The Media and the State
Left journalist Glenn Greenwald and libertarian Matt Welch discuss the current state of American politics. This is one hour but an hour well spent.
What I found most fascinating was their discussion of the relationship of the media to the State. Both note how the media tends to defend the political class. Through most of history the media was seen as a check on the State, a watchdog on politicians.
Thomas Jefferson suffered one of the most concerted press campaigns in history yet he remained a strong defender of a free press. He went so far as to say that if he had to choose between a government with no newspapers, or a society with newspaper but no government, he would take the latter.

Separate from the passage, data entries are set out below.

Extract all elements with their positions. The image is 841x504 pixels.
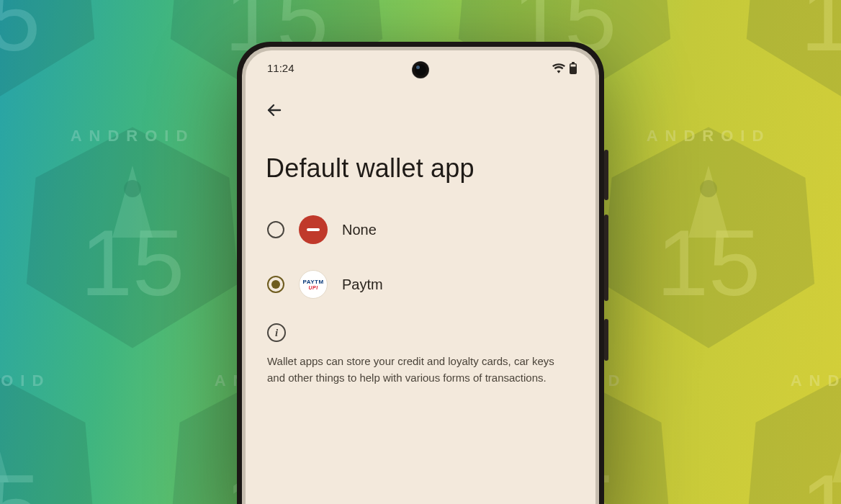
svg-rect-1 [572,62,575,64]
back-button[interactable] [260,96,289,125]
wallet-options-list: None PAYTMUPI Paytm [246,202,595,312]
option-label: Paytm [342,276,383,293]
android-badge: ANDROID 15 [17,122,248,353]
android-badge: ANDROID 15 [737,367,841,504]
wallet-option-paytm[interactable]: PAYTMUPI Paytm [261,257,580,312]
info-icon: i [267,323,286,342]
svg-rect-2 [571,65,576,67]
phone-side-button [604,215,608,301]
camera-hole [413,62,428,78]
page-title: Default wallet app [246,125,595,202]
battery-icon [570,62,577,74]
option-label: None [342,222,377,238]
arrow-left-icon [266,102,283,119]
radio-button[interactable] [267,276,284,293]
none-icon [299,215,328,244]
android-badge: ANDROID 15 [737,0,841,108]
status-time: 11:24 [267,62,294,74]
android-badge: ANDROID 15 [0,0,104,108]
paytm-icon: PAYTMUPI [299,270,328,299]
android-badge: ANDROID 15 [0,367,104,504]
phone-frame: 11:24 [237,42,604,504]
wallet-option-none[interactable]: None [261,202,580,257]
wifi-icon [552,63,565,73]
phone-side-button [604,319,608,361]
radio-button[interactable] [267,221,284,238]
phone-side-button [604,150,608,200]
info-text: Wallet apps can store your credit and lo… [267,354,570,386]
phone-screen: 11:24 [246,50,595,504]
android-badge: ANDROID 15 [593,122,824,353]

But the media, of late, has shifted. Instead of being the bane to politicians it is their ally. And Greenwald and Welch suggest that the reason is that the make up of journalists has shifted. Many journalists no longer see their job as adversarial when it comes to the ruling elites. Quite the contrary, they see themselves as part of that elite. They are defenders of the regime because they view themselves as part of the social elite who know best how to run the lives of others. Certainly when this blogger was studying journalism at university the shift was already apparent.
I attended a decent state university, not one of the Ivy League elite schools. But even in that journalism department many of my fellow students came from the well-off strata of society. I came from a rather working class, middle class family. My father was a fireman, my mother a nurse, by grandfather still worked in the steel mill and both grandmothers worked as clerks at a major department stores. My fellow students were, however, often from much wealthier sections of society. And these were the ones who, for the most part, were heading for minor journalistic posts. The sought-after journalism majors were those who attended Harvard, Princeton, Yale, etc.
To a large extent this meant that the most sough-after journalists came from precisely the same social circles as the people they were covering. The politicians they were covering could be former classmates, even relatives, at worst they were people who shared similar values, who saw themselves as part of the intellectual classes endowed with a superior ability to determine what is best for others. This does not mean this social elite is always wrong, sometimes they are quite correct in what they are trying to do. But what it means is that do not see media and government in adversarial positions. And that changes how the media reacts when faced with government overstepping its bounds. They will tend to be protective of their own class first, and journalists seconds.
In recent days we witnessed precisely this happening. Consider Prop 19 in California, which would have legalized marijuana usage. The political elite wanted to keep their powers in this field and the "liberal" media, instead of taking the "liberal" position of defending freedom of choice, defended the State and almost universally opposed the measure.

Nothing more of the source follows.